Les parents de Raymond Ellis, jeune homme sans histoire victime d'un conflit entre deux gangs montréalais, sont à la fois soulagés et anxieux.

Soulagés, parce que le cinquième et dernier des jeunes hommes accusés d'avoir battu à mort leur fils est derrière les barreaux. Anxieux, parce qu'ils devront assister à un nouveau procès dans cette affaire.

John Tshiamala, 25 ans, a comparu hier au palais de justice de Montréal après avoir été arrêté vendredi à Sainte-Thérèse, dans la région des Laurentides. Il était recherché depuis le mois de mars, lorsque la Cour d'appel a ordonné la tenue d'un nouveau procès.

«Nous sommes vieux pour vivre un stress comme celui-là, mais on n'avait jamais perdu espoir. Le bien finit toujours par triompher du mal», a dit hier à La Presse le père de la victime, Raphaël Ellis.

M. Ellis et sa femme, Joyce, avaient assisté au premier procès chaque jour jusqu'à son avortement en janvier 2009. La femme de 72 ans a sombré dans une profonde dépression par la suite. «Même si ce sera encore difficile et que cela ne ramènera pas mon fils à la vie, je dois être là jusqu'au bout pour lui», a-t-elle dit à La Presse.

La libération des cinq présumés meurtriers de Raymond Ellis, poignardé à mort au bar Aria en 2005, en avait scandalisé plusieurs à l'époque.

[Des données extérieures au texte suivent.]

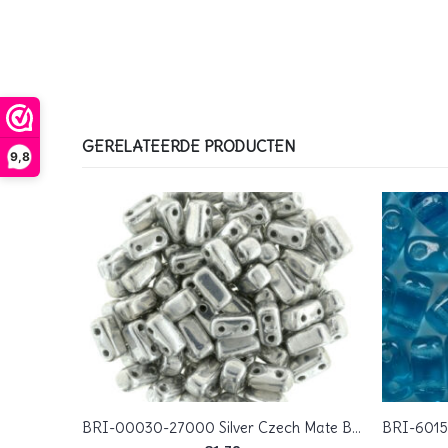
GERELATEERDE PRODUCTEN
9,8
BRI-63140LG Luster – Transparent Gold/Turquoise CzechMates Bricks 40 Pc.
BRI-00030-27000 Silver Czech Mate Bricks 40 SPc.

Ellis était un jeune vendeur de vêtements sans histoire, que les Bleus avaient pris pour un membre d'un gang rival. Ses agresseurs - qui commémoraient l'assassinat de l'un des leurs ce soir-là - ne lui avaient donné aucune chance de s'expliquer.

Procès avorté

En janvier 2009, la juge Sophie Bourque a ordonné l'avortement du procès au motif que la Couronne s'était rendue coupable d'abus de procédure. L'histoire est complexe. Après que son témoin-clé, Wilkerno Dragon, eut décidé de ne plus collaborer, le procureur de la Couronne, Louis Bouthillier, a demandé une remise «pour se préparer» à la suite de l'interrogatoire de Dragon. En fait, c'était plutôt pour envoyer deux agents doubles en prison pour qu'ils soutirent des aveux au témoin hostile.

La juge Bourque a reproché à la Couronne ce «faux prétexte», de même que d'avoir présenté une preuve «douteuse» obtenue grâce à un informateur de police. La Couronne a porté cette décision en appel. En mars dernier, la Cour d'appel a cassé la décision de la juge Bourque et ordonné un nouveau procès.

C'est une information provenant du public qui a permis aux policiers de mettre la main au collet de John Tshiamala. Trois autres suspects ont été arrêtés le 11 mars dernier; le quatrième s'était rendu aux policiers. Il ne restait plus que Tshiamala en cavale.

Tshiamala sera détenu jusqu'au procès, dont la date n'a pas encore été fixée. Les quatre autres accusés sont Ernso Théobrun, Evens Belleville, Cleveland Alexander-Scott et McClee Charles. Ils sont tous accusés de meurtre non prémédité.